They had a Kickstarter Campaign which has ended and didn’t go as well as they had hoped it would. They are not giving up hope of getting their product into production and to market. One thing they are attempting is the popular television program “Shark Tank”. They have an interview scheduled hoping to get on the show. They are also making other appearances to promote their trikes.
From their kickstarter page:
The Mk. 5 trike is legally a bicycle, but has the power and speed of a motorcycle. It has a 4kW electric motor capable of powering you through your commute and a removable high capacity battery pack that makes charging simple, yet versatile. It has options for on-vehicle storage capacity, options for lighting, options for gearing, and – we may not have mentioned it before- pedals!
The Mk. 5 represents the culmination of a five year development process. We ended up with an effective vehicle design that uses the best aspects of everything between a motorcycle and a bicycle, but has the stability of three wheels instead of two. We keep pedals on these trikes to make them street legal- in every state in the US.

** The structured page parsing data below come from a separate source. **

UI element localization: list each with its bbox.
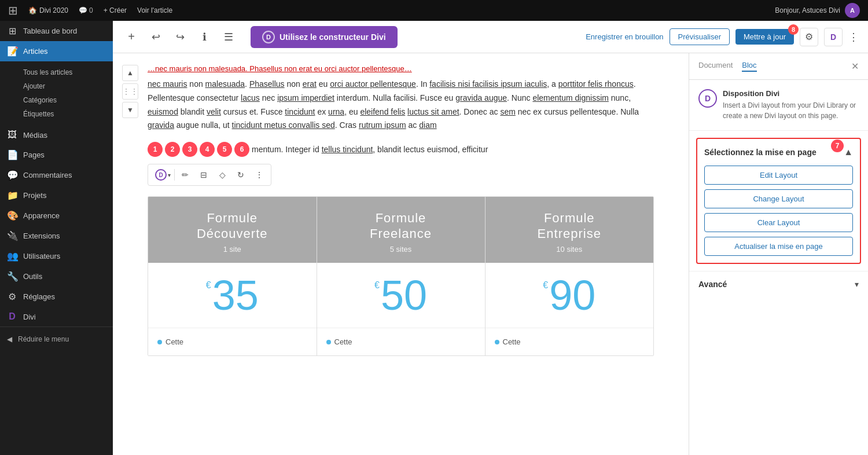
amount-3: 90 [549,274,595,316]
align-icon: ⊟ [200,170,207,179]
sidebar-item-reglages[interactable]: ⚙ Réglages [0,287,113,307]
voir-article-link[interactable]: Voir l'article [137,6,172,14]
avance-section[interactable]: Avancé ▾ [689,271,868,297]
chevron-down-icon: ▾ [168,172,171,178]
link-block-button[interactable]: ◇ [214,167,230,183]
badge-3: 3 [182,142,197,157]
sidebar-item-apparence[interactable]: 🎨 Apparence [0,206,113,226]
panel-header: Document Bloc ✕ [689,53,868,80]
divi-pricing-block: FormuleDécouverte 1 site FormuleFreelanc… [148,196,654,356]
text-link-tincidunt: tincidunt [285,107,315,116]
layout-collapse-button[interactable]: ▲ [844,147,853,157]
divi-disposition-icon: D [698,89,717,108]
info-button[interactable]: ℹ [195,28,214,46]
save-draft-button[interactable]: Enregistrer en brouillon [586,32,663,41]
edit-block-button[interactable]: ✏ [177,167,193,183]
reduce-icon: ◀ [7,335,12,343]
sidebar-item-projets[interactable]: 📁 Projets [0,185,113,206]
text-link-phasellus: Phasellus [249,79,285,89]
collapse-icon: ▲ [844,147,853,157]
align-block-button[interactable]: ⊟ [196,167,212,183]
feature-dot-3 [495,340,499,344]
medias-icon: 🖼 [7,130,17,140]
update-button[interactable]: Mettre à jour 8 [735,29,794,45]
settings-button[interactable]: ⚙ [800,28,818,46]
badge-7: 7 [831,140,844,152]
feature-dot-2 [326,340,331,344]
site-link[interactable]: 🏠 Divi 2020 [28,6,68,14]
pricing-header-col1: FormuleDécouverte 1 site [148,197,317,263]
more-icon: ⋮ [848,31,859,43]
sidebar-item-utilisateurs[interactable]: 👥 Utilisateurs [0,246,113,266]
sidebar-item-divi[interactable]: D Divi [0,307,113,326]
utilisateurs-icon: 👥 [7,251,17,262]
divi-block-d-icon: D [155,169,167,181]
commentaires-icon: 💬 [7,170,17,181]
sidebar-item-pages[interactable]: 📄 Pages [0,145,113,165]
layout-selection-section: Sélectionnez la mise en page 7 ▲ Edit La… [696,138,861,264]
sidebar-sub-categories[interactable]: Catégories [0,93,113,107]
text-link-malesuada: malesuada [205,79,245,89]
change-layout-button[interactable]: Change Layout [704,189,853,208]
sidebar-item-articles[interactable]: 📝 Articles [0,41,113,61]
sidebar-item-outils[interactable]: 🔧 Outils [0,266,113,287]
notification-link[interactable]: 💬 0 [79,6,93,14]
add-icon: + [128,30,135,43]
pencil-icon: ✏ [182,170,189,179]
divi-builder-button[interactable]: D Utilisez le constructeur Divi [251,26,398,48]
sidebar-sub-ajouter[interactable]: Ajouter [0,79,113,93]
divi-icon: D [7,311,17,322]
right-panel: Document Bloc ✕ D Disposition Divi Inser… [689,53,868,455]
clear-layout-button[interactable]: Clear Layout [704,213,853,232]
sidebar-reduce-menu[interactable]: ◀ Réduire le menu [7,332,106,347]
actualiser-layout-button[interactable]: Actualiser la mise en page [704,237,853,256]
outils-icon: 🔧 [7,271,17,282]
list-view-button[interactable]: ☰ [219,28,238,46]
badge-4: 4 [200,142,215,157]
divi-block-selector[interactable]: D ▾ [152,169,175,181]
text-link-elementum: elementum dignissim [532,93,609,102]
edit-layout-button[interactable]: Edit Layout [704,166,853,185]
preview-button[interactable]: Prévisualiser [670,28,730,45]
currency-1: € [206,280,211,291]
sidebar-item-commentaires[interactable]: 💬 Commentaires [0,165,113,185]
top-toolbar: + ↩ ↪ ℹ ☰ D Utilisez le constructeur Div… [113,21,868,53]
sidebar-item-medias[interactable]: 🖼 Médias [0,125,113,145]
sidebar-sub-tous-articles[interactable]: Tous les articles [0,65,113,79]
more-block-button[interactable]: ⋮ [251,167,267,183]
add-block-button[interactable]: + [122,28,141,46]
avatar: A [845,3,860,18]
plan-name-2: FormuleFreelance [326,211,476,241]
tab-bloc[interactable]: Bloc [742,61,756,72]
comment-icon: 💬 [79,6,87,14]
divi-disposition-title: Disposition Divi [723,89,859,98]
drag-handle-button[interactable]: ⋮⋮ [122,83,138,100]
refresh-block-button[interactable]: ↻ [233,167,249,183]
text-link-gravida2: gravida [148,120,174,130]
move-up-button[interactable]: ▲ [122,65,138,81]
feature-dot-1 [157,340,162,344]
more-options-button[interactable]: ⋮ [848,31,859,43]
plan-name-1: FormuleDécouverte [157,211,307,241]
sidebar-sub-etiquettes[interactable]: Étiquettes [0,107,113,121]
sidebar-item-extensions[interactable]: 🔌 Extensions [0,226,113,246]
extensions-icon: 🔌 [7,230,17,241]
divi-avatar-button[interactable]: D [824,28,843,46]
move-down-button[interactable]: ▼ [122,102,138,118]
tab-document[interactable]: Document [698,61,733,72]
redo-button[interactable]: ↪ [171,28,189,46]
text-link-luctus: luctus sit amet [407,107,459,116]
create-link[interactable]: + Créer [104,6,127,14]
divi-disposition-info: Disposition Divi Insert a Divi layout fr… [723,89,859,121]
text-link-facilisis: facilisis nisi facilisis ipsum iaculis [429,79,547,89]
info-icon: ℹ [203,31,207,43]
undo-button[interactable]: ↩ [146,28,165,46]
text-link-urna: urna [328,107,344,116]
text-link-lacus: lacus [241,93,260,102]
sidebar-item-tableau-de-bord[interactable]: ⊞ Tableau de bord [0,21,113,41]
pricing-header-col2: FormuleFreelance 5 sites [317,197,485,263]
panel-close-button[interactable]: ✕ [851,61,859,72]
divi-d-small-icon: D [830,32,836,42]
text-link-tincidunt2: tincidunt metus convallis sed [232,120,335,130]
list-icon: ☰ [224,31,233,43]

As an emerging form of transportation, the trikes themselves need to have options. So, we make sure that riders have access to all the capabilities they need.
The Mk. 5 has the option to remove the battery pack bag from its sliding rack for charging and also has significant carrying capacity, in the form of saddle bags that can be attached to the side of the battery rack. Add that to the fact that you can park this trike at any bike rack, and you end at transportation that gives you the options you need to use it on a regular basis.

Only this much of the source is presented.